One way is to involve Shelby Foote, who wrote the 3000-page history that will surely never be supplanted as the definitive account of the conflict. Foote manages to look and sound unlike any other Mississippian of 70-plus, despite the authentic Deep South accent. He always said he didn't want to be just another Lost Cause apologist, and he is certainly anything but that. He manages to exude a profound knowledge of this vast subject, edged with creative insight, humour and a unique whimsical charm.

As in his book, themes are the key - how to maintain a long narrative thread, with the main events in sequence, but without making it feel like a series of tutorials. Instead of just marching forward, it manages to dance. Dozens of themes glide past each other, some of them major topics like Conscription or the Siege of Petersburg, others quite minor, like home-made hooch or the mysterious 'acoustic shadow' that could make a battle inaudible to troops in the next valley. Like any old soldier, I can connect with the front-line joke about Tullahoma. It comes from two ancient Greek words. One means mud. The other means more mud! And I like the jibe about the beleaguered Confederate President Davis: by the end, he was presiding over a Confederacy of the mind.

The spoken quotations from generals and politicians, or from letters and diaries, can seem like rather a conventional treatment - until you start to notice the unusually high quality of speech.
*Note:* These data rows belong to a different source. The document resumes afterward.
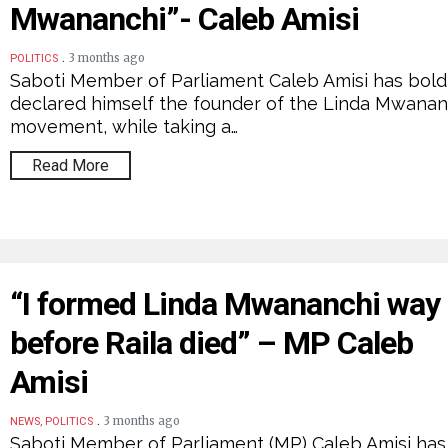
Mwananchi”- Caleb Amisi
.
3 months ago
POLITICS
Saboti Member of Parliament Caleb Amisi has bold
declared himself the founder of the Linda Mwanan
movement, while taking a…
Read More
“I formed Linda Mwananchi way
before Raila died” – MP Caleb
Amisi
.
3 months ago
NEWS, POLITICS
Saboti Member of Parliament (MP) Caleb Amisi has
These are actually some of the world's most famous actors, as listed in the last frame, if you ever get there. But certainly too conventional is the musical track - same old tunes over and over, all too loud and distracting, and some of the recordings distinctly wobbly.

As the slaves' view of the war is emphasised more than usual, I was surprised there was nothing on how the Native Americans felt about it too. And there were some rather odd disembodied statements that didn't seem to relate to anything before or after, as well as some quite unnecessary reminders of what was happening in the rest of the world in each of these years. The historian Ed Bearss seems to think he's in a horror-film, with his strange posture and weird hand-signals, curiously lit as well. His glamorous Afro-American counterpart Barbara Fields appears to carry conviction until she declares that the civil war is not over yet - not while some people live in houses and others on the street. Oh dear, just another PC indoctrinaire after all.

Finally, don't miss the diaries of Mary Chesnut, far more sensitive and insightful than you would expect from a fashionable lady of South Carolina. And a clip from the 75th anniversary reunion of Gettysburg veterans (1938, and with sound) is a startling piece of theatre, right there on the battlefield, though I can't help wondering if there might be a few sly gatecrashers among all those fine old boys with their brave white moustaches and rebel yells.